Tickets for the initial commercial flights of the Boom SSJ are expected to cost about $5,000, compared to an average of $12,000 for Concorde. Scholl believes that passengers will pay more for speed. “Today, passengers pay a 4-5X premium for business class, even though those seats don’t arrive any sooner than economy,” he says. “Passengers will pay a premium for non-stop service, so it is reasonable to expect higher fares for still faster service.”
Mock-up of the XB-1 Baby Boom demonstrator. (Boom Technology)
Prof Jeff Jupp FRAeS, former Chairman of the RAeS Greener by Design Group, considers some of the technical and economic challenges facing a return to commercial supersonic flight:
"A successor to Concorde was being investigated long before its retirement in 2003. To make an adequate business case a large aircraft with transpacific range was considered by a European consortium including British Aerospace in the 1990s. However, apart from the formidable technical challenges, the business case just did not make sense. It was found that all classes of passengers were prepared to pay a premium of an extra one third of their normal fare to halve the flight time. This was not enough to support the purchase price and direct operating costs of such an aircraft even if sold in hundreds – which also would have raised a major environmental concern with that number of aircraft flying at 50,000 to 60,000ft altitude. However, with today’s advances and, if the size of the aircraft is reduced, the technical problems should certainly be more manageable.
Starting with the sonic boom, to a first order for a correctly designed aircraft, there are only two things that matter, the boom being proportional to the weight and inversely proportional to the length of the aircraft. So a small, lightweight, long ‘needle nose’ aircraft may well generate a low boom which is tolerable for overland routing. Hence the current interest in supersonic business jets. The business case may also hold up, as although the aircraft will be expensive the clientele will not be too concerned at the cost of travel and with the relatively small numbers the environmental impact may well be tolerated.

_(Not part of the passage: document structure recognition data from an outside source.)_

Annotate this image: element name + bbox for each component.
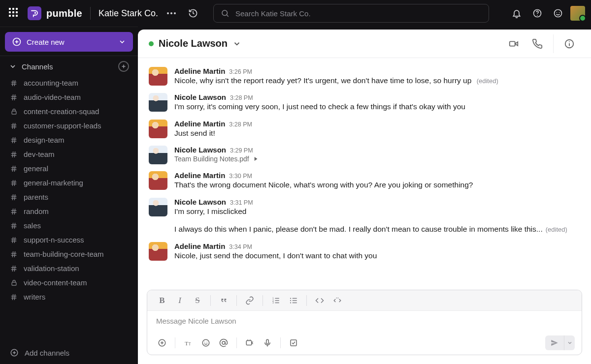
sidebar-channel-item[interactable]: content-creation-squad <box>5 104 133 119</box>
message-author[interactable]: Adeline Martin <box>174 242 225 250</box>
search-input[interactable]: Search Katie Stark Co. <box>213 4 489 23</box>
mention-button[interactable] <box>216 335 231 351</box>
notifications-icon[interactable] <box>508 5 525 22</box>
bold-button[interactable]: B <box>154 293 170 308</box>
sidebar-channel-item[interactable]: validation-station <box>5 261 133 275</box>
svg-point-6 <box>557 12 558 13</box>
svg-point-89 <box>290 300 291 301</box>
sidebar: Create new Channels accounting-teamaudio… <box>0 27 138 364</box>
code-button[interactable] <box>312 293 328 308</box>
message-avatar[interactable] <box>149 171 167 190</box>
sidebar-channel-item[interactable]: video-content-team <box>5 275 133 290</box>
ordered-list-button[interactable]: 123 <box>268 293 284 308</box>
sidebar-channel-item[interactable]: parents <box>5 190 133 204</box>
svg-line-25 <box>14 123 15 129</box>
message-avatar[interactable] <box>149 198 167 216</box>
add-channel-icon[interactable] <box>118 61 129 72</box>
message: Nicole Lawson3:29 PMTeam Building Notes.… <box>149 144 580 169</box>
channel-name: general <box>24 164 48 173</box>
svg-line-2 <box>227 15 228 16</box>
conversation-title[interactable]: Nicole Lawson <box>159 38 228 49</box>
sidebar-channel-item[interactable]: accounting-team <box>5 76 133 90</box>
sidebar-channel-item[interactable]: random <box>5 204 133 218</box>
message-avatar[interactable] <box>149 146 167 164</box>
message-avatar[interactable] <box>149 93 167 112</box>
bullet-list-button[interactable] <box>286 293 301 308</box>
channel-name: content-creation-squad <box>24 107 99 116</box>
add-channels-button[interactable]: Add channels <box>5 344 133 359</box>
svg-point-7 <box>559 12 560 13</box>
channel-name: design-team <box>24 136 65 144</box>
sidebar-channel-item[interactable]: dev-team <box>5 147 133 161</box>
link-button[interactable] <box>242 293 258 308</box>
hash-icon <box>10 265 18 273</box>
code-block-button[interactable] <box>329 293 345 308</box>
shortcuts-button[interactable] <box>286 335 301 351</box>
emoji-status-icon[interactable] <box>550 5 566 22</box>
svg-line-52 <box>12 223 13 229</box>
message-author[interactable]: Adeline Martin <box>174 171 225 180</box>
blockquote-button[interactable] <box>216 293 231 308</box>
history-icon[interactable] <box>185 5 201 22</box>
formatting-toolbar: B I S 123 <box>147 290 582 311</box>
strikethrough-button[interactable]: S <box>190 293 205 308</box>
record-video-button[interactable] <box>242 335 258 351</box>
message-author[interactable]: Adeline Martin <box>174 67 225 75</box>
channel-name: dev-team <box>24 150 55 158</box>
emoji-picker-button[interactable] <box>198 335 214 351</box>
chevron-down-icon[interactable] <box>232 39 241 48</box>
message-body: That's the wrong document Nicole, what's… <box>174 180 473 190</box>
message-author[interactable]: Nicole Lawson <box>174 93 226 101</box>
lock-icon <box>10 279 18 286</box>
channel-name: random <box>24 207 49 215</box>
italic-button[interactable]: I <box>172 293 188 308</box>
workspace-name[interactable]: Katie Stark Co. <box>98 8 158 19</box>
message-avatar[interactable] <box>149 242 167 261</box>
message-input[interactable]: Message Nicole Lawson <box>147 311 582 331</box>
svg-rect-107 <box>291 340 296 346</box>
divider <box>175 337 175 348</box>
sidebar-channel-item[interactable]: writers <box>5 290 133 304</box>
sidebar-channel-item[interactable]: customer-support-leads <box>5 119 133 133</box>
conversation-info-button[interactable] <box>558 33 580 55</box>
sidebar-channel-item[interactable]: audio-video-team <box>5 90 133 104</box>
message-attachment[interactable]: Team Building Notes.pdf <box>174 155 259 163</box>
message-input-placeholder: Message Nicole Lawson <box>156 317 236 325</box>
message-body: I'm sorry, it's coming very soon, I just… <box>174 101 465 112</box>
sidebar-channel-item[interactable]: general <box>5 161 133 176</box>
svg-text:T: T <box>185 340 188 346</box>
workspace-menu-icon[interactable] <box>163 5 180 22</box>
current-user-avatar[interactable] <box>570 6 585 21</box>
video-call-button[interactable] <box>503 33 525 55</box>
message-author[interactable]: Adeline Martin <box>174 120 225 128</box>
plus-circle-icon <box>10 348 19 357</box>
svg-line-32 <box>12 152 13 157</box>
sidebar-channel-item[interactable]: sales <box>5 218 133 233</box>
sidebar-channel-item[interactable]: design-team <box>5 133 133 147</box>
hash-icon <box>10 236 18 244</box>
sidebar-channel-item[interactable]: support-n-success <box>5 233 133 247</box>
message-avatar[interactable] <box>149 67 167 86</box>
send-button[interactable] <box>545 335 564 350</box>
create-new-button[interactable]: Create new <box>5 32 133 52</box>
add-attachment-button[interactable] <box>154 335 170 351</box>
audio-call-button[interactable] <box>526 33 548 55</box>
app-switcher-icon[interactable] <box>6 5 23 22</box>
toggle-formatting-button[interactable]: TT <box>180 335 196 351</box>
record-audio-button[interactable] <box>260 335 275 351</box>
svg-line-56 <box>12 237 13 243</box>
message-author[interactable]: Nicole Lawson <box>174 198 226 206</box>
message-time: 3:28 PM <box>230 94 253 101</box>
channels-section-header[interactable]: Channels <box>5 57 133 76</box>
sidebar-channel-item[interactable]: general-marketing <box>5 176 133 190</box>
message: Adeline Martin3:30 PMThat's the wrong do… <box>149 169 580 195</box>
divider <box>306 295 307 306</box>
message-author[interactable]: Nicole Lawson <box>174 146 226 154</box>
help-icon[interactable] <box>529 5 546 22</box>
message-avatar[interactable] <box>149 120 167 138</box>
send-options-button[interactable] <box>564 335 575 350</box>
svg-line-44 <box>12 194 13 200</box>
svg-point-0 <box>34 12 36 14</box>
svg-line-48 <box>12 209 13 214</box>
sidebar-channel-item[interactable]: team-building-core-team <box>5 247 133 261</box>
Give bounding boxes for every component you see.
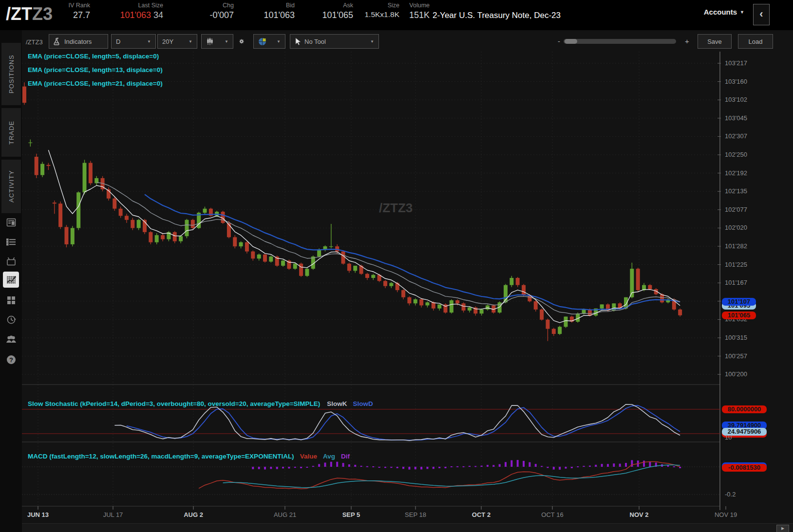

However, an aircraft carrying 45 passengers plus crew is potentially a much more demanding project! Certainly, one can see a major reduction in the weight of the aircraft relative to Concorde but significant concerns must still be there on whether the boom will restrict the aircraft to overwater operation and whether the take-off noise would be tolerated. Today’s engines are certainly more efficient and quieter than Concorde but unfortunately high bypass fans are not usable at supersonic speeds as the jet exhaust velocity must be higher than the flight speed to generate any thrust. This will demand a bypass ratio of order 1 rather than the ten of modern subsonic transports, maintaining the emphasis very much on take-off noise. While Concorde had a derogation from the noise regulations, that was only because of very infrequent exposure. It would be virtually inconceivable for such a derogation to be given from today’s much tighter noise requirements if the aircraft was to be sold in sufficient numbers to make commercial sense. Maintenance costs are another issue, with more complex systems such as the variable intakes and fuel centre of gravity management.With a high purchase price per seat and inevitably high fuel and maintenance charges, for the fare to remain at levels that will attract enough passengers, the business case is only likely to make sense if considerable numbers are sold, exacerbating the sonic boom, noise and environmental concerns.
So, while being much more amenable to technical solutions today, the challenges facing the Boom Supersonic project remain formidable, particularly the economic one! Nonetheless, Boom have assembled a very experienced team, and they may well deliver a successful project!"